How To Learn Causal Relations From Data? - VVSOR - VVSOR

Vereniging voor Statistiek en Operations Research
12 April 2019

How To Learn Causal Relations From Data?

We cordially invite you to next Thematic Statistics Seminar meeting, taking place on the 12th of April (Friday) between 3 pm and 4 pm at UvA.

Speaker: Joris Mooij (UvA)
Title: How To Learn Causal Relations From Data?
Time: 15:00-16:00, 12th of April, 2019
Location: room F3.20, KdVI, UvA, 107 Science Park, Amsterdam

Abstract:
Many questions in science, policy making and everyday life are of a causal
nature: how would a change of A affect B? Causal inference, a branch of
statistics and machine learning, studies how cause-effect relationships can be
discovered from data and how these can be used for making predictions in
situations where a system has been perturbed by an external intervention.

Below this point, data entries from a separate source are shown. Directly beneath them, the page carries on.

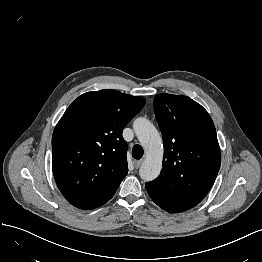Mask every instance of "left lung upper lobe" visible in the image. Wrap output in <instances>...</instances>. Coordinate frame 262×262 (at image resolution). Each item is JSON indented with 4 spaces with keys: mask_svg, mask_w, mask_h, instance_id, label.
<instances>
[{
    "mask_svg": "<svg viewBox=\"0 0 262 262\" xmlns=\"http://www.w3.org/2000/svg\"><path fill=\"white\" fill-rule=\"evenodd\" d=\"M154 110L164 141L163 169L146 189L163 210L183 212L207 195L218 174L215 126L208 112L184 95L158 94Z\"/></svg>",
    "mask_w": 262,
    "mask_h": 262,
    "instance_id": "1",
    "label": "left lung upper lobe"
}]
</instances>
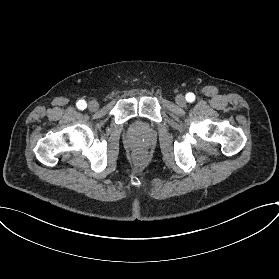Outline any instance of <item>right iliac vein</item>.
<instances>
[{
	"label": "right iliac vein",
	"instance_id": "63e3f726",
	"mask_svg": "<svg viewBox=\"0 0 279 279\" xmlns=\"http://www.w3.org/2000/svg\"><path fill=\"white\" fill-rule=\"evenodd\" d=\"M99 108V103L95 100H92L88 103V109L90 111H96Z\"/></svg>",
	"mask_w": 279,
	"mask_h": 279
}]
</instances>
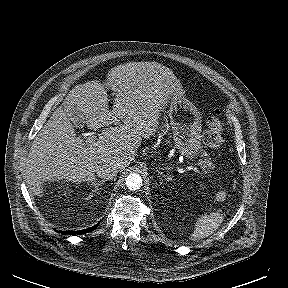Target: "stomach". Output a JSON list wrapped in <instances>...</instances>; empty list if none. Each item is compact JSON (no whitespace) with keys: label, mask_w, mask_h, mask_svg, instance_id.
<instances>
[{"label":"stomach","mask_w":288,"mask_h":288,"mask_svg":"<svg viewBox=\"0 0 288 288\" xmlns=\"http://www.w3.org/2000/svg\"><path fill=\"white\" fill-rule=\"evenodd\" d=\"M168 116L176 149L188 159H194L202 149V118L183 90L171 98Z\"/></svg>","instance_id":"1"}]
</instances>
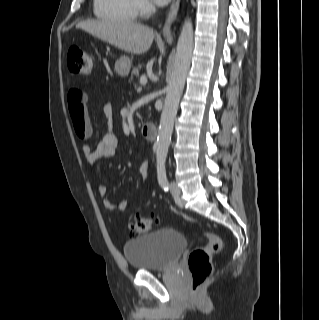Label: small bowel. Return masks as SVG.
I'll return each mask as SVG.
<instances>
[{"mask_svg": "<svg viewBox=\"0 0 319 320\" xmlns=\"http://www.w3.org/2000/svg\"><path fill=\"white\" fill-rule=\"evenodd\" d=\"M87 95L84 91L78 88L71 89L68 94V106L69 113L74 125H83L90 130L92 133V126L90 123V118L87 111ZM103 113L106 118L110 119L113 116V106L111 103H105L103 105ZM119 139L114 132H108L103 135L101 140L96 146H91L89 143H84L82 145V152L85 159L89 163H96L97 161L105 158L115 157L118 153ZM149 170V163L143 162L139 171L143 177H147ZM98 195L103 198V205L105 209L109 211H124L128 206L126 200L120 202H114L107 196V188L105 185L97 186Z\"/></svg>", "mask_w": 319, "mask_h": 320, "instance_id": "obj_1", "label": "small bowel"}]
</instances>
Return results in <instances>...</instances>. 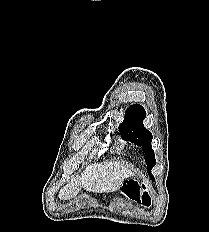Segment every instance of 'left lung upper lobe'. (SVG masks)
<instances>
[{
	"mask_svg": "<svg viewBox=\"0 0 209 232\" xmlns=\"http://www.w3.org/2000/svg\"><path fill=\"white\" fill-rule=\"evenodd\" d=\"M145 110L141 105H132L126 110L125 119L120 124L119 129L121 135L125 140L142 147L145 153V162L147 164V172L152 180L154 177L151 175V169L155 165L154 151L151 147L152 134L143 125L145 118Z\"/></svg>",
	"mask_w": 209,
	"mask_h": 232,
	"instance_id": "1",
	"label": "left lung upper lobe"
}]
</instances>
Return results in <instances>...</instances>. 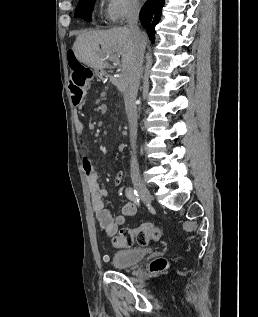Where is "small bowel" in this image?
Returning <instances> with one entry per match:
<instances>
[{
	"label": "small bowel",
	"mask_w": 258,
	"mask_h": 317,
	"mask_svg": "<svg viewBox=\"0 0 258 317\" xmlns=\"http://www.w3.org/2000/svg\"><path fill=\"white\" fill-rule=\"evenodd\" d=\"M74 129L78 141L82 142L84 135L83 115L78 116L74 120ZM82 167L87 178L91 204L95 217L104 233L107 236L112 237L117 233L118 227L125 223L126 218L133 216L136 213V206L134 203L128 202L123 205L121 214L113 217L105 204L106 190L102 187L99 175L94 168L91 159L87 155H83L82 157ZM123 178L124 172H118L114 178V184H121Z\"/></svg>",
	"instance_id": "1"
}]
</instances>
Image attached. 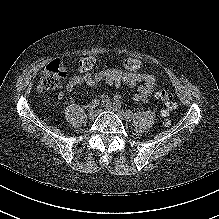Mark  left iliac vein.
<instances>
[{
	"label": "left iliac vein",
	"instance_id": "left-iliac-vein-1",
	"mask_svg": "<svg viewBox=\"0 0 219 219\" xmlns=\"http://www.w3.org/2000/svg\"><path fill=\"white\" fill-rule=\"evenodd\" d=\"M102 106L106 110L117 114L122 120H127V117H125V115H123V112H122L121 108L117 107L116 105L112 104L111 102L103 101Z\"/></svg>",
	"mask_w": 219,
	"mask_h": 219
}]
</instances>
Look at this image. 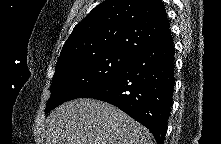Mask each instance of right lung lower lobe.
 Listing matches in <instances>:
<instances>
[{
  "instance_id": "right-lung-lower-lobe-1",
  "label": "right lung lower lobe",
  "mask_w": 221,
  "mask_h": 144,
  "mask_svg": "<svg viewBox=\"0 0 221 144\" xmlns=\"http://www.w3.org/2000/svg\"><path fill=\"white\" fill-rule=\"evenodd\" d=\"M174 44L172 35L146 47L115 76L80 98L108 102L146 126L163 144L173 100Z\"/></svg>"
}]
</instances>
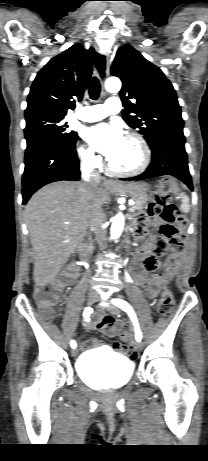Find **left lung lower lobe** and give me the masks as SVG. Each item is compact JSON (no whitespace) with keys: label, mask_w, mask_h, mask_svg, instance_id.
Returning a JSON list of instances; mask_svg holds the SVG:
<instances>
[{"label":"left lung lower lobe","mask_w":208,"mask_h":461,"mask_svg":"<svg viewBox=\"0 0 208 461\" xmlns=\"http://www.w3.org/2000/svg\"><path fill=\"white\" fill-rule=\"evenodd\" d=\"M184 145V136L170 135L159 139L151 147L152 161L147 170L141 175L122 178L121 180H145L162 175H172L183 181L192 190V180Z\"/></svg>","instance_id":"0a47b994"}]
</instances>
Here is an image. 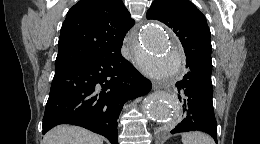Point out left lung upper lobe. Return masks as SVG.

The
ability to reliably make such causal predictions is of great value for
practical applications in a variety of disciplines. The standard method to
discover causal relations is by using experimentation. Over the last decades,
alternative methods have been proposed: constraint-based causal discovery
methods can sometimes infer causal relations from certain statistical patterns
in purely observational data. In this talk, I will introduce the basics of both
approaches to causal discovery. I will discuss how these different ideas can be
elegantly combined in Joint Causal Inference (JCI), a novel constraint-based
approach to causal discovery from multiple data sets. This approach leads to a
significant increase in the accuracy and identifiability of the predicted
causal relations. One of the remaining big challenges is how to scale up the
current algorithms such that large-scale causal discovery becomes feasible.